There are different ways to listen. Transactional and transformational are two distinct modes of listening.
Transactional listening is the kind that gets things done. It’s efficient and listens for the facts, information and instructions. It’s the subject-to-object-type of listening we are more accustomed to. Much of our listening today is transactional. And with more and more of our transactions becoming automated and less personal, we can experience feelings of frustration, stress, and fear. Transactions are necessary, often efficient, but hardly ever heart-transforming or relationship-building.
In contrast, transformational listening is the personal, subject-to-subject listening that meets our human need for meaning and connection with what is fully alive. It’s being-with, being open, being receptive, being present…able to experience love, belonging, fellowship.
It’s listening the other way.
Like the young girl in the story The Other Way to Listen we can learn to listen “..to hear cornfields sing...or hear a whole sky full of stars…or a cactus blooming.”
Like Mary and Joseph in our Scripture stories today, we can learn to hear angels’ messages.

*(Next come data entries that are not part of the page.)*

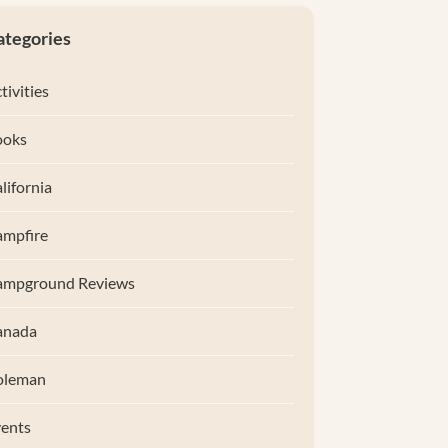
ategories
tivities
ooks
lifornia
mpfire
ampground Reviews
anada
oleman
ents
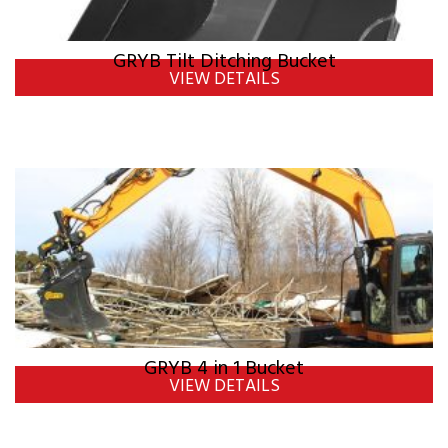
GRYB Tilt Ditching Bucket
VIEW DETAILS
GRYB 4 in 1 Bucket
VIEW DETAILS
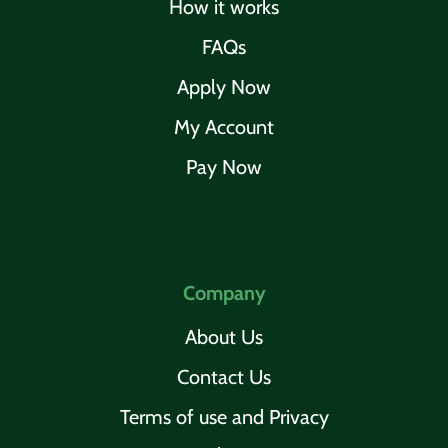
How it works
FAQs
Apply Now
My Account
Pay Now
Company
About Us
Contact Us
Terms of use and Privacy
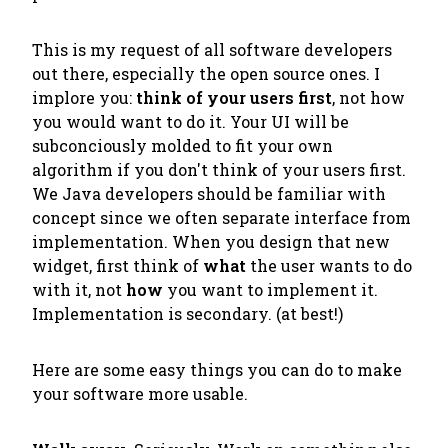
This is my request of all software developers
out there, especially the open source ones. I
implore you:
think of your users first
, not how
you would want to do it. Your UI will be
subconciously molded to fit your own
algorithm if you don't think of your users first.
We Java developers should be familiar with
concept since we often separate interface from
implementation. When you design that new
widget, first think of
what
the user wants to do
with it, not
how
you want to implement it.
Implementation is secondary. (at best!)
Here are some easy things you can do to make
your software more usable.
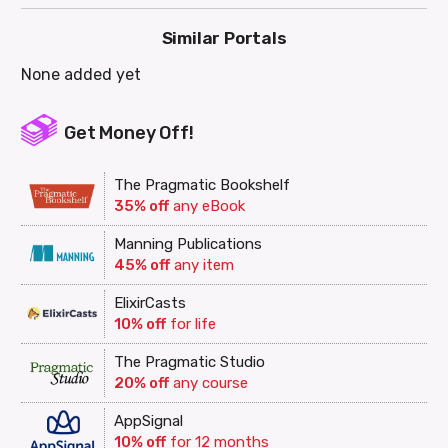
Similar Portals
None added yet
Get Money Off!
The Pragmatic Bookshelf
35% off
any eBook
Manning Publications
45% off
any item
ElixirCasts
10% off
for life
The Pragmatic Studio
20% off
any course
AppSignal
10% off
for 12 months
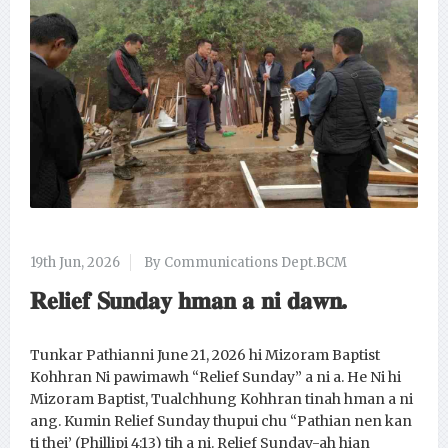
19th Jun, 2026
By Communications Dept.BCM
𝐑𝐞𝐥𝐢𝐞𝐟 𝐒𝐮𝐧𝐝𝐚𝐲 𝐡𝐦𝐚𝐧 𝐚 𝐧𝐢 𝐝𝐚𝐰𝐧.
Tunkar Pathianni June 21, 2026 hi Mizoram Baptist
Kohhran Ni pawimawh “Relief Sunday” a ni a. He Ni hi
Mizoram Baptist, Tualchhung Kohhran tinah hman a ni
ang. Kumin Relief Sunday thupui chu “Pathian nen kan
ti thei’ (Phillipi 4:13) tih a ni. Relief Sunday-ah hian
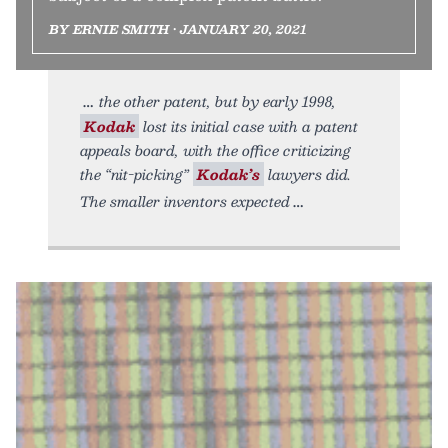
BY ERNIE SMITH • JANUARY 20, 2021
the other patent, but by early 1998,
Kodak
lost its initial case with a patent
appeals board, with the office criticizing
the “nit-picking”
Kodak’s
lawyers did.
The smaller inventors expected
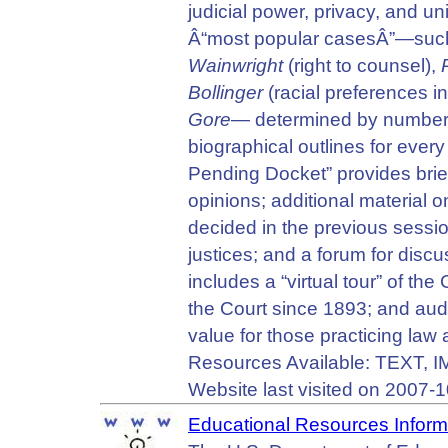
judicial power, privacy, and u
Â“most popular casesÂ”—suc
Wainwright
(right to counsel),
Bollinger
(racial preferences i
Gore
— determined by numbers o
biographical outlines for ever
Pending Docket” provides brief
opinions; additional material 
decided in the previous sessio
justices; and a forum for disc
includes a “virtual tour” of the 
the Court since 1893; and audi
value for those practicing law a
Resources Available: TEXT,
Website last visited on 2007-1
Educational Resources Inform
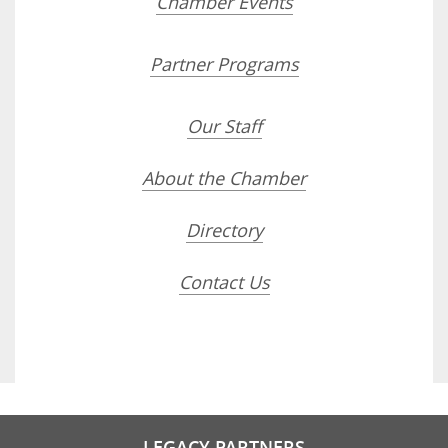
Chamber Events
Partner Programs
Our Staff
About the Chamber
Directory
Contact Us
LEGACY PARTNERS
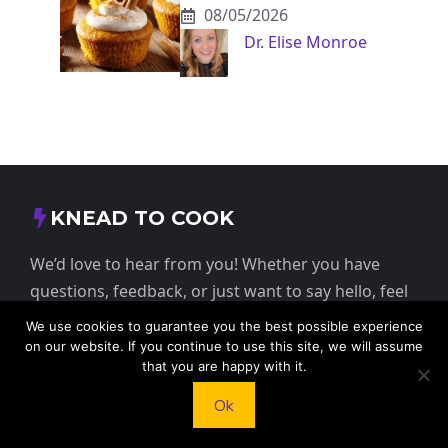
08/05/2026
Dr. Elise Monroe
KNEAD TO COOK
We’d love to hear from you! Whether you have
questions, feedback, or just want to say hello, feel
free to reach out.
We use cookies to guarantee you the best possible experience
on our website. If you continue to use this site, we will assume
that you are happy with it.
413 E Washington St, St Francis, KS 67756,
USA
Ok
+1 785 332 9025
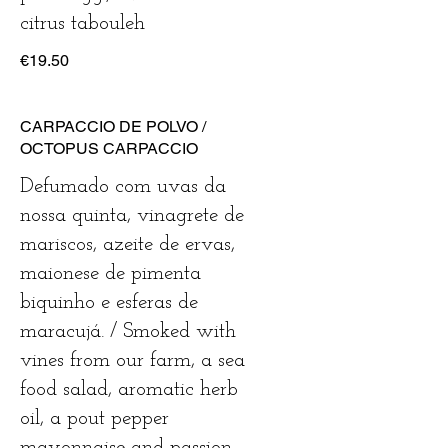
€19.50
CARPACCIO DE POLVO /
OCTOPUS CARPACCIO
Defumado com uvas da
nossa quinta, vinagrete de
mariscos, azeite de ervas,
maionese de pimenta
biquinho e esferas de
maracujá. / Smoked with
vines from our farm, a sea
food salad, aromatic herb
oil, a pout pepper
mayonnaise and passion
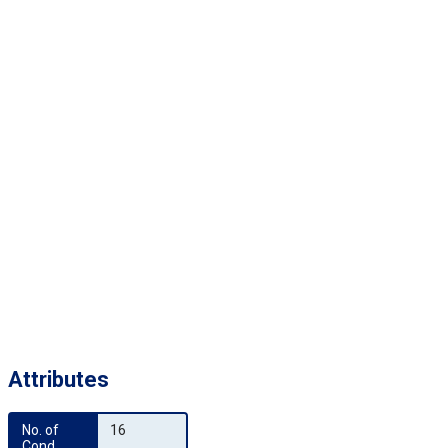
Attributes
No. of 
16
Cond.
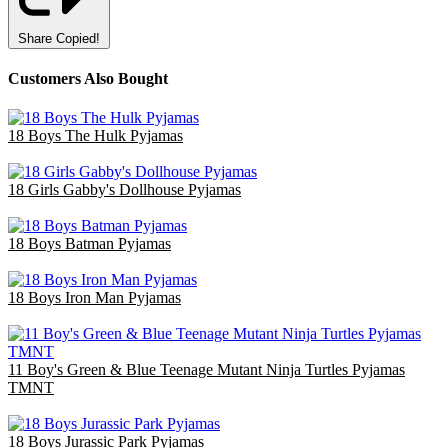
Share
Copied!
Customers Also Bought
18 Boys The Hulk Pyjamas
£47.70
18 Girls Gabby's Dollhouse Pyjamas
£36.00
18 Boys Batman Pyjamas
£47.70
18 Boys Iron Man Pyjamas
£47.70
11 Boy's Green & Blue Teenage Mutant Ninja Turtles Pyjamas
TMNT
£35.75
18 Boys Jurassic Park Pyjamas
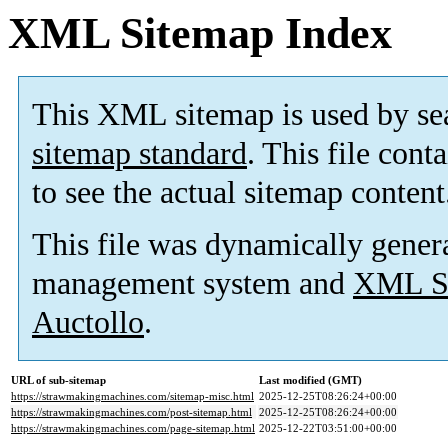
XML Sitemap Index
This XML sitemap is used by se
sitemap standard
. This file cont
to see the actual sitemap content
This file was dynamically gener
management system and
XML Si
Auctollo
.
URL of sub-sitemap
Last modified (GMT)
https://strawmakingmachines.com/sitemap-misc.html
2025-12-25T08:26:24+00:00
https://strawmakingmachines.com/post-sitemap.html
2025-12-25T08:26:24+00:00
https://strawmakingmachines.com/page-sitemap.html
2025-12-22T03:51:00+00:00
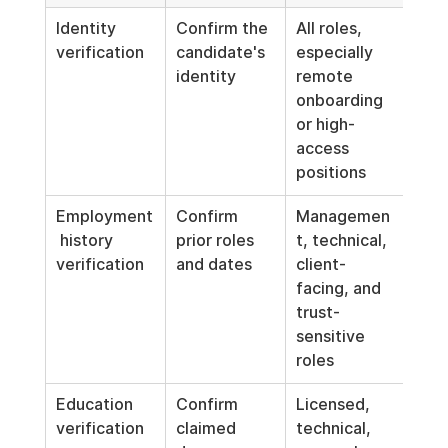
Identity 
Confirm the 
All roles, 
Coll
verification
candidate's 
especially 
what
identity
remote 
nec
onboarding 
and 
or high-
iden
access 
doc
positions
sec
Employment
Confirm 
Managemen
Appl
 history 
prior roles 
t, technical, 
sam
verification
and dates
client-
pro
facing, and 
cons
trust-
acro
sensitive 
simi
roles
posi
Education 
Confirm 
Licensed, 
Don'
verification
claimed 
technical, 
requ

Both are able to hear and respond in a way that flows from the other way to listen.
What about you?
The Season of Advent is a space and time for each of us to practice the other way to listen so that, in the midst of our ordinary days, our traditions, our dreams, we are attuned to the movement of the Spirit… the Presence of Love, the Holy Nudge…a messenger, a call, an invitation, a promise, an encouragement…
Perhaps it’s at Starbucks over a latte, or driving to work, or folding laundry, or decorating the tree…or at worship, or lighting a prayer candle, or reading Scripture or a good novel or a children’s story… or watching a powerful movie…or in conversation…
The other way to listen is a way of being and a way of relating…to God, to ourselves, and to those around us. It is a way of being in the moment, being present, being open…a way of learning to be ourselves. It opens and attunes us to the unexpected and extraordinary within the ordinary.
The other way to listen takes time, intention, practice… How is it going for you?
God invites you and me to this transformational listening…to attend to and choose love and purpose, peace and joy… especially amidst the potential stress, frustration, distractions, and negativity of the day. I wonder how we will respond.